What is needed: All of the entries below should be printed exactly; the pictures are to be left out.

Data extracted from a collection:
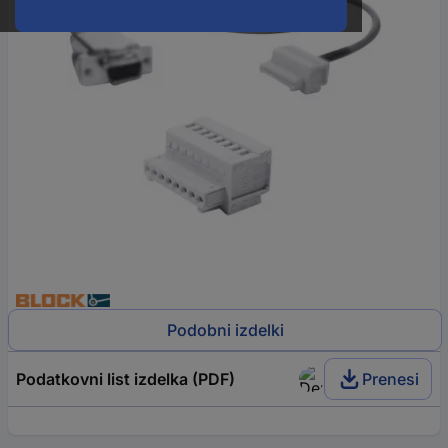
Podobni izdelki
Podatkovni list izdelka (PDF)
Prenesi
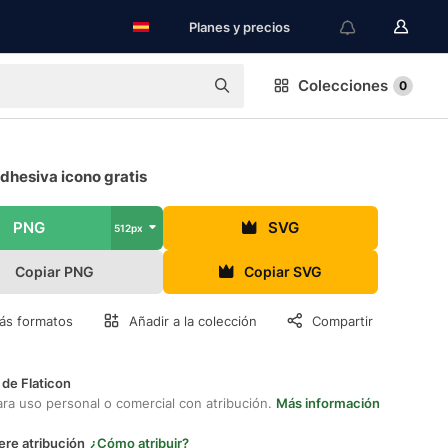
Planes y precios
Colecciones
0
dhesiva icono gratis
PNG
SVG
512px
Copiar PNG
Copiar SVG
ás formatos
Añadir a la colección
Compartir
 de Flaticon
ara uso personal o comercial con atribución.
Más información
ere atribución
¿Cómo atribuir?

Solution to the problem:
Podobni izdelki
Podatkovni list izdelka (PDF)
Prenesi
Planes y precios
Colecciones
0
dhesiva icono gratis
PNG
SVG
512px
Copiar PNG
Copiar SVG
ás formatos
Añadir a la colección
Compartir
 de Flaticon
ara uso personal o comercial con atribución.
Más información
ere atribución
¿Cómo atribuir?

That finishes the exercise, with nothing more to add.